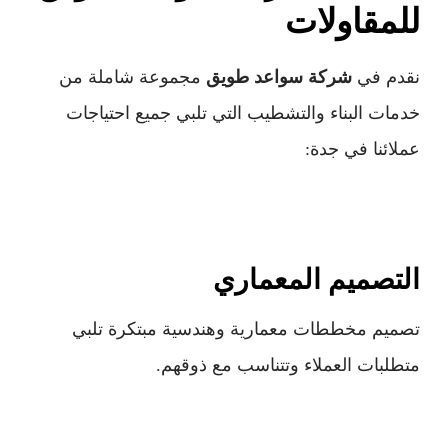
للمقاولات
نقدم في
شركة سواعد طويق
مجموعة شاملة من
خدمات البناء والتشطيب التي تلبي جميع احتياجات
عملائنا في جدة:
التصميم المعماري
تصميم مخططات معمارية وهندسية مبتكرة تلبي
متطلبات العملاء وتتناسب مع ذوقهم.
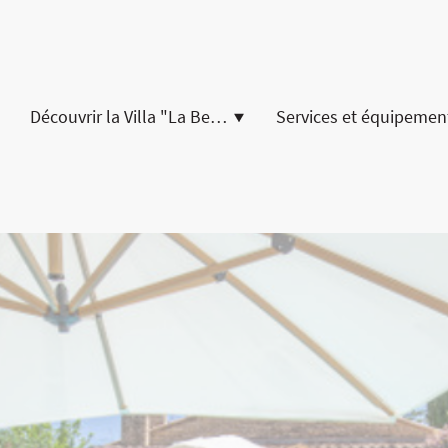
Découvrir la Villa "La Belle Vie" Gordes
Services et équipemen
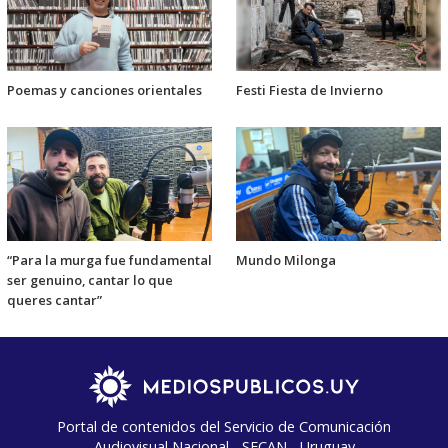
Poemas y canciones orientales
Festi Fiesta de Invierno
“Para la murga fue fundamental
Mundo Milonga
ser genuino, cantar lo que
queres cantar”
Portal de contenidos del Servicio de Comunicación
Audiovisual Nacional - SECAN - Uruguay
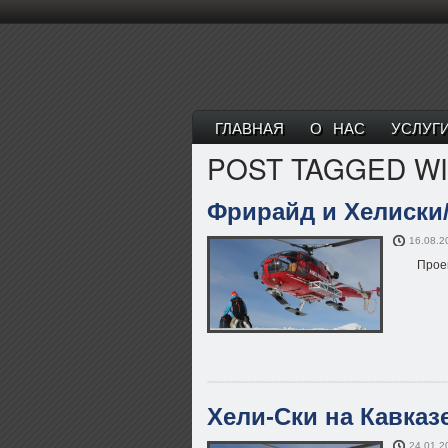
ГЛАВНАЯ
О НАС
УСЛУГ
POST TAGGED W
Фрирайд и Хелиски
16.08.2
Проек
Хели-Ски на Кавказ
24.01.2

◆ **Work item**
The answer consists solely of the lines from the one holding "التصميم المعماري" through the last line of the entries above, set down verbatim, without any pictures.

◆ **Response**
التصميم المعماري
تصميم مخططات معمارية وهندسية مبتكرة تلبي
متطلبات العملاء وتتناسب مع ذوقهم.
Découvrir la Villa "La Belle Vie" Gordes
Services et équipemen
Poemas y canciones orientales
Festi Fiesta de Invierno
“Para la murga fue fundamental
Mundo Milonga
ser genuino, cantar lo que
queres cantar”
Portal de contenidos del Servicio de Comunicación
Audiovisual Nacional - SECAN - Uruguay
ГЛАВНАЯ
О НАС
УСЛУГ
POST TAGGED W
Фрирайд и Хелиски
16.08.2
Проек
Хели-Ски на Кавказ
24.01.2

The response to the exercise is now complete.